Karen McCarron could not easily leave her pathologist's job in Peoria. So she remained in the couple's home in Morton and took care of their daughter Emily, now 2. Helping with child care was Karen McCarron's mother, Erna Frank of Morton.
Paul McCarron, an engineer with Caterpillar Inc., transferred to a company outpost in North Carolina. He rented an apartment outside Raleigh, where he resided with Katherine and her paternal grandmother, Gail McCarron of Indianapolis - Michael McCarron's wife of 38 years.
To move to Raleigh, Gail McCarron had to quit her longtime job as a legal secretary in Indianapolis, her husband says.
"It was a sacrifice," he admits. " ... (But) this was not a chore."
He says the elder McCarrons were glad to help Katherine during her 20 months in North Carolina.
"This was our first granddaughter," says Michael McCarron, who'd already had grandsons. "Autism or not, you don't get any more special than that."
The effects of autism range from slight to severe. Its many manifestations most commonly include difficulty in communication, diminished social interaction and resistance to change.
For Katherine, communication was the biggest problem, Michael McCarron says. She could babble words and phrases - such as "I love you" when he held her - but did not have the verbal skills of a typical girl her age.
"An autistic child is a handful," Michael McCarron says. "They are very difficult to train."
Katherine also had difficulty concentrating. And she often would refuse to go to bed at night, preferring instead to stay up late playing with her toys, often her plastic farm animals.
However, unlike many autistic children, she did not frequently act up, he says. She usually followed a daily routine aimed at improving her communication.
In the morning, her grandmother would feed and dress her. By 9 a.m., she'd get Katherine to school, where the girl worked on communication and cognitive skills. At noon, her grandmother would pick up the girl and return home for lunch, maybe even a nap.
Later, the grandmother would drive the girl to another school for further autism treatment. In mid-afternoon, the grandmother would bring her home, where Katherine would work with a tutor.
At 5 p.m., her father would get home from his job.
"That was big party time," Michael McCarron says.
After the trio would eat dinner, father and daughter often would go for a walk. Back at home, they'd play word games intended to help Katherine's development.
Karen McCarron sometimes would fly to North Carolina to visit her husband and daughter. When finances allowed it, Michael McCarron - the manager of an insurance company - would fly down.
He says Katherine loved nothing more than to be outside, so they'd often head to a nearby park.
"I had wonderful times," he says. "She loved the swing and the motion and the wind. I held my hand (out) and she'd come to it, and she would shriek with delight."
Michael McCarron says the scholastic regimen had Katherine progressing. However, this year Karen and Paul McCarron decided they no longer wanted the family to live apart.
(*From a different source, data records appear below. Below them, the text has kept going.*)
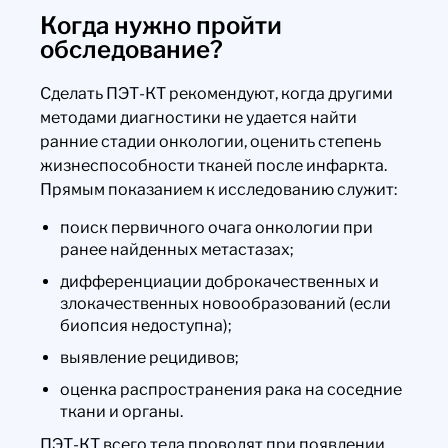
Когда нужно пройти
обследование?
Сделать ПЭТ-КТ рекомендуют, когда другими
методами диагностики не удается найти
ранние стадии онкологии, оценить степень
жизнеспособности тканей после инфаркта.
Прямым показанием к исследованию служит:
поиск первичного очага онкологии при
ранее найденных метастазах;
дифференциации доброкачественных и
злокачественных новообразований (если
биопсия недоступна);
выявление рецидивов;
оценка распространения рака на соседние
ткани и органы.
ПЭТ-КТ всего тела проводят при появлении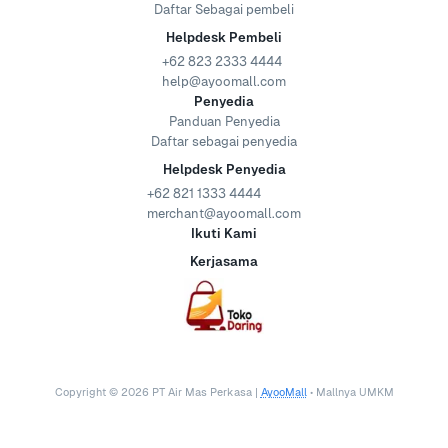
Daftar Sebagai pembeli
Helpdesk Pembeli
+62 823 2333 4444
help@ayoomall.com
Penyedia
Panduan Penyedia
Daftar sebagai penyedia
Helpdesk Penyedia
+62 821 1333 4444
merchant@ayoomall.com
Ikuti Kami
Kerjasama
Copyright ©
2026
PT Air Mas Perkasa |
AyooMall
• Mallnya UMKM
"Twenty months apart, that's a long time," Michael McCarron says.
The couple decided that Katherine and her father would move back to Morton in May.
During the move, Paul and Katherine McCarron stopped with their moving van in Indianapolis to drop off his mother and visit overnight with Michael McCarron.
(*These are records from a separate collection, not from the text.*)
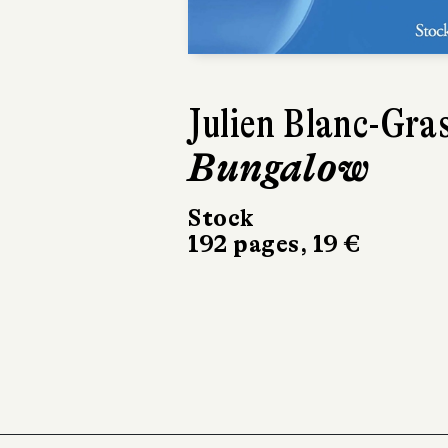
Stéphane Carlier
La vie n'est pa
un roman de
Susan Cooper
Le Cherche midi
304 pages, 20 €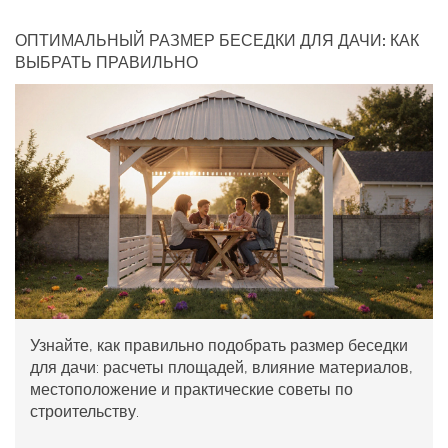
ОПТИМАЛЬНЫЙ РАЗМЕР БЕСЕДКИ ДЛЯ ДАЧИ: КАК
ВЫБРАТЬ ПРАВИЛЬНО
Узнайте, как правильно подобрать размер беседки
для дачи: расчеты площадей, влияние материалов,
местоположение и практические советы по
строительству.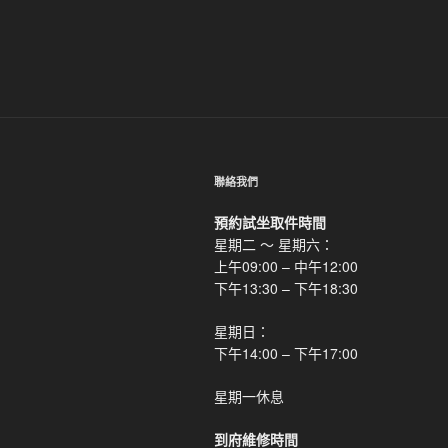
導
文
覽
章
聯絡我們
預約試坐取件時間
星期二 ～ 星期六：
上午09:00 – 中午12:00
下午13:30 – 下午18:30
星期日：
下午14:00 – 下午17:00
星期一休息
到府維修時間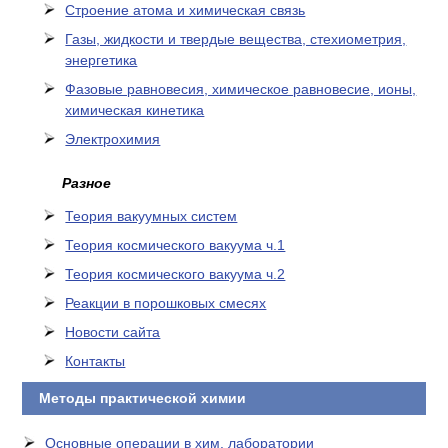
Cтроение атома и химическая связь
Газы, жидкости и твердые вещества, стехиометрия,
энергетика
Фазовые равновесия, химическое равновесие, ионы,
химическая кинетика
Электрохимия
Разное
Теория вакуумных систем
Теория космического вакуума ч.1
Теория космического вакуума ч.2
Реакции в порошковых смесях
Новости сайта
Контакты
Методы практической химии
Основные операции в хим. лаборатории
"She lined up her little dolls and talked to each one of them," Michael McCarron says.
That was two weeks ago. That was the last time he saw Katherine.
Michael McCarron declines to talk about why his daughter-in-law might have killed Katherine.
"I promised the police I wouldn't," he says. " ... That'll come out in court."
However, he says no one in the family saw any warning signs from Karen McCarron.
"There was no foretelling," he says in a gasping rush. "Oh my gosh, I wish there was."
He believes in the need for improved services nationwide to treat autism. But he adamantly refutes the rationalizing of Katherine's death as a result of a lack of autism services.
"When people say, 'I can understand that,' I just want to cover my head," he says. "We're not dealing with desperation here. We're not dealing with 'we have to end this child's pain.'
"Having held that little girl in my arms and have her laugh with me or have her clutch me when I gave her raspberries, I can't understand that."